Il se dit que Renoir a eu du mal à s'inscrire dans l'industrie hollywoodienne, et que ce film en particulier aurait subi des coupes et un remontage. C'est tout à fait possible, car en effet, il y a un sentiment d'inachevé à la fin de ce visionnage très court.
L'histoire, elle est noire au possible, le tout renforcé par une sobriété de tous les instants. Dès lors on peut facilement imaginer qu'une telle fin n'était pas voulue par le réalisateur, ou du moins pas amenée aussi rapidement. Restent, quand même, une ambiance, un peu de brouillard et d'onirisme, et un face-à-face tendu entre deux hommes, et une femme (Joan Bennett) au milieu, bien sûr.
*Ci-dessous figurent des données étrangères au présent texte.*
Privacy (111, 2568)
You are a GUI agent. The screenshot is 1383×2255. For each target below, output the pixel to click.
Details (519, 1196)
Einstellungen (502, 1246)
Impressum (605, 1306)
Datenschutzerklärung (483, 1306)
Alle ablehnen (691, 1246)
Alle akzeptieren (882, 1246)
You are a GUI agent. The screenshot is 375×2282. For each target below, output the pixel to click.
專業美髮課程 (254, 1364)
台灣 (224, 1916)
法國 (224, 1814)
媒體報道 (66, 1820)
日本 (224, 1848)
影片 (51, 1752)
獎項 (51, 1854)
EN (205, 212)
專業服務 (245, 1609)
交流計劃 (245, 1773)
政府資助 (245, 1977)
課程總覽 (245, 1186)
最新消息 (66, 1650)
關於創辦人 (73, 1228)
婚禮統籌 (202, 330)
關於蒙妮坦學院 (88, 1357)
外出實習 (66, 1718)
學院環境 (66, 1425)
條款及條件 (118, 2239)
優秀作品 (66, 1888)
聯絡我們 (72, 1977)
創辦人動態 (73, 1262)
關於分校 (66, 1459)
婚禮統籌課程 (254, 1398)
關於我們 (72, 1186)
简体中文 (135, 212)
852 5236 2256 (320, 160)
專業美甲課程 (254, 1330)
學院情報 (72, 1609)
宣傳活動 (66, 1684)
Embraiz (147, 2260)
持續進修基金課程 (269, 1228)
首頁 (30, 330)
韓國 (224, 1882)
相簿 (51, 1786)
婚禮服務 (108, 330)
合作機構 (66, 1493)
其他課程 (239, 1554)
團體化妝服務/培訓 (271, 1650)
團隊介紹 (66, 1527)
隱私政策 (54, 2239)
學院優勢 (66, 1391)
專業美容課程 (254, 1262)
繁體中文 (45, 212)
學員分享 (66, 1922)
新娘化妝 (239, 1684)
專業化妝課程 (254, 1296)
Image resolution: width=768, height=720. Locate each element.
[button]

On n'est pas devant un chef-d'œuvre, certes, et on comprend que ce film ait été boudé par les spectateurs américains de l'époque, habitués en ces années à un cinéma plus emphatique. Mais à une époque où le dépouillement est mieux accueilli, le film a plutôt bien vieilli, en fait. Reste que c'est sans doute l'ébauche d'un meilleur film, qui n'aura pas eu la chance de voir le jour. Ce peintre aveugle, dont on est amené à se demander s'il l'est réellement, c'est un personnage quand même assez renoirien pour s'apercevoir qu'il y avait une volonté du réalisateur derrière cet essai, et que ce n'était pas "seulement" pour honorer son contrat.
Quoiqu'il en soit, l'expérience américaine de Renoir n'aura pas été heureuse.